Presidencia do Em.mo Sr. Cardeal Patriarcha, Vice-Presidente.
Á uma hora e meia da tarde disse S. Em.ª que estava aberta a Sessão.
O Sr. Secretario Marquez de Ponte de Lima fez a chamada e declarou que se achavam presentes 50 Dignos Pares.
O Sr. Secretario Marquez de Loulé leu a Acta da Sessão antecedente.
O Sr. Secretario Marquez de Ponte de Lima deu conta da seguinte correspondencia:
Um Officio do Digno Par Visconde da Paradinha participando que o seu mau estado, de saude lhe não tem permittido tomar parte nos trabalhos da Camara.
O Em.mo Sr. Presidente declarou que se passava á Ordem do dia.
O Sr. Presidente do Conselho pedindo e obtendo a palavra disse: que tinha lido com a mais séria attenção o requerimento do Digno Par o Sr. Conde de Lavradio, assim como o Periodico a que S. Ex.ª alludira e que lhe fóra entregue, o que tudo remettia agora para a Mesa a fim de se seguirem os termos do Regimento.
O Sr. Conde de Lavradio pediu a palavra.
O Sr. Visconde de Laborim pedindo a palavra sobre a ordem disse: que o negocio de que se tratava era daquelles que segundo o Regimento importava nada menos do que uma proposta, a qual de certo não poderia ser admittida á discussão sem que tivesse havido uma votação prévia sobre se devia ou não ser admittida; e que por isso, invocando o Regimento pedia a S. Em.ª que se dignasse de o pôr em execução.
O Em.mo Sr.
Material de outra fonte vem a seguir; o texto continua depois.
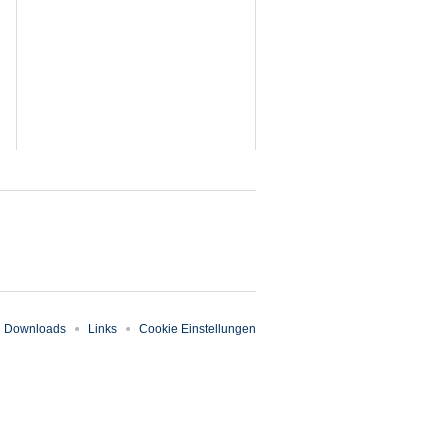
Downloads
Links
Cookie Einstellungen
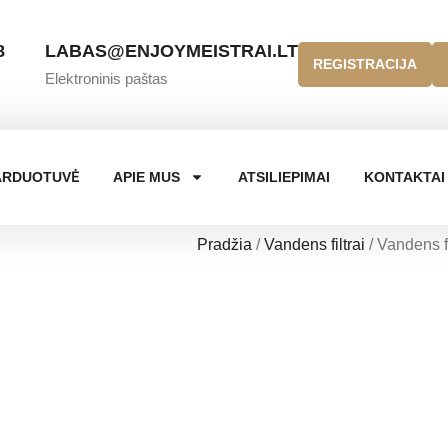
8
LABAS@ENJOYMEISTRAI.LT
REGISTRACIJA
Elektroninis paštas
ARDUOTUVĖ
APIE MUS
ATSILIEPIMAI
KONTAKTAI
Pradžia
/
Vandens filtrai
/ Vandens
Presidente disse que já na Sessão antecedente tinha lido á Camara o artigo 59.º do Regimento no qual se dava a todo o Digno Par o direito de interpellar qualquer Ministro, mas que este direito estava dependente de ser previamente consultada a Camara (S. Em.ª leu o artigo 59.º e continuou); que julgava por conseguinte que a Camara devia ser consultada sobre se admittia o requerimento do Digno Par.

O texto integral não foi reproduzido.